Bipartisan Voting Rights Reforms Could See Quick Action In Congress

As nation prepares to celebrate Martin Luther King Jr's birthday, lawmakers announce compromise reforms to protect voting rights while allowing voter ID laws to stand.

WASHINGTON — Lawmakers achieved something Thursday few thought was possible a year ago: introducing a bipartisan bill to update the Voting Rights Act in the wake of last year's Supreme Court decision.

Responding to the Supreme Court's gutting of a section of the Voting Rights Act last year, a bipartisan group of lawmakers — Senate Judiciary Chairman Patrick Leahy, House Judiciary Chairman Jim Sensenbrenner, civil rights icon Rep. John Lewis, House Judiciary ranking member John Conyers and others — have been quietly working for months to modernize the law that protects voters in minority communities.

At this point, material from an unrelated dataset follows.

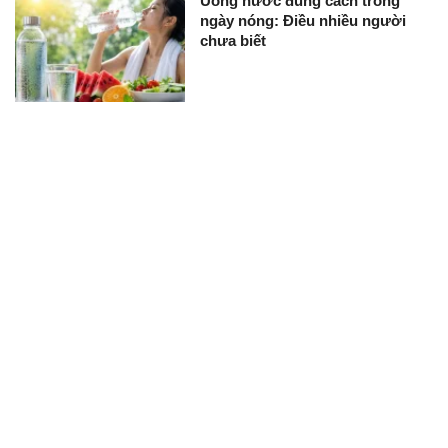
Uống nước đúng cách trong
ngày nóng: Điều nhiều người
chưa biết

The compromise bill expands protections of the law nationwide, and will focus particularly on instances where states have at least five instances of discriminatory voting practices in the last 15 years. Critically, the bill does not necessarily rule out the implementation of stricter voter ID laws, a key demand of Republicans, although if they have the effect of discrimination it appears they could come under scrutiny from the Justice Department.

Although VRA reauthorizations have been a bipartisan affair in the past, given the explosive history of civil rights issues, Republican voter ID efforts and the general toxicity of Congress, few outside Congress thought the group would be able to come to an agreement.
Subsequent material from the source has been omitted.